%%

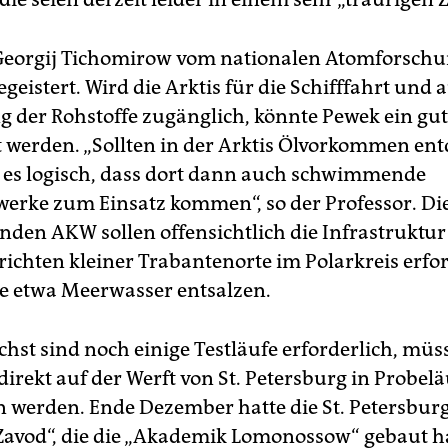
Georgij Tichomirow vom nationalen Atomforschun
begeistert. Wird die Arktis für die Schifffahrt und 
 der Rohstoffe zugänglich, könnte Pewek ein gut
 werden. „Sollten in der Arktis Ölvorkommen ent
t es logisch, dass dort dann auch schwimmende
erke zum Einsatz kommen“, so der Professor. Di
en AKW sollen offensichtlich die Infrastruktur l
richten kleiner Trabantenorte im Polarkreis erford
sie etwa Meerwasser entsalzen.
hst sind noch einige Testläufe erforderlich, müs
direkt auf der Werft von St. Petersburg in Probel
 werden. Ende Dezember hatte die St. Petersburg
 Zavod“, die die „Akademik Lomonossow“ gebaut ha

%%
%%

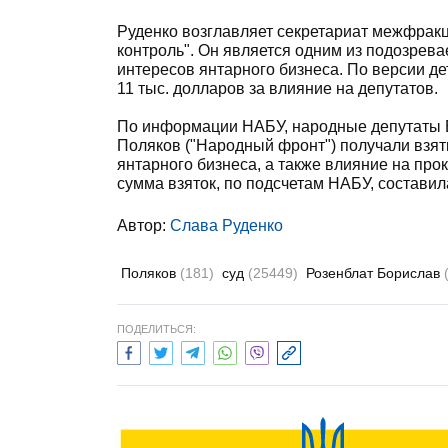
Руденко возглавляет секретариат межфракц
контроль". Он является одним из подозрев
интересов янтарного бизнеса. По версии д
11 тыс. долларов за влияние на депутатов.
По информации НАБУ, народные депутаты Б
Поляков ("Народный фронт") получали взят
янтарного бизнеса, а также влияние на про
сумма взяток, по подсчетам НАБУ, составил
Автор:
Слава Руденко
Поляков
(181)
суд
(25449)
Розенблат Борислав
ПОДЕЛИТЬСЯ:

%%
%%

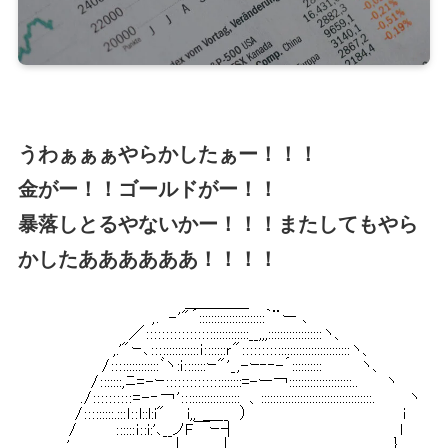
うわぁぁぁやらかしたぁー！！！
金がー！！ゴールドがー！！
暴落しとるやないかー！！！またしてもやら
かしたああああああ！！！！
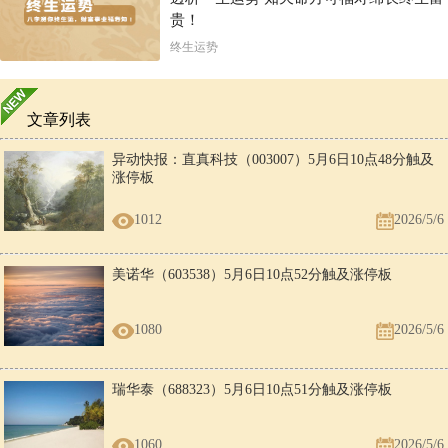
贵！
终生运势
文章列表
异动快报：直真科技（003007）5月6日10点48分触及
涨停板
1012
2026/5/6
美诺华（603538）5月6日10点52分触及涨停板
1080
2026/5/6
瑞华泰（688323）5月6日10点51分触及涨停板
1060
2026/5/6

%%

**What the task requires:** Give back exactly the lines above starting at the line where "Georgij Tichomirow vom" appears and ending at the line where "die die „Akademik" appears, both included, with no other lines.

**Your solution:**
Georgij Tichomirow vom nationalen Atomforschun
begeistert. Wird die Arktis für die Schifffahrt und 
 der Rohstoffe zugänglich, könnte Pewek ein gut
 werden. „Sollten in der Arktis Ölvorkommen ent
t es logisch, dass dort dann auch schwimmende
erke zum Einsatz kommen“, so der Professor. Di
en AKW sollen offensichtlich die Infrastruktur l
richten kleiner Trabantenorte im Polarkreis erford
sie etwa Meerwasser entsalzen.
hst sind noch einige Testläufe erforderlich, müs
direkt auf der Werft von St. Petersburg in Probel
 werden. Ende Dezember hatte die St. Petersburg
 Zavod“, die die „Akademik Lomonossow“ gebaut ha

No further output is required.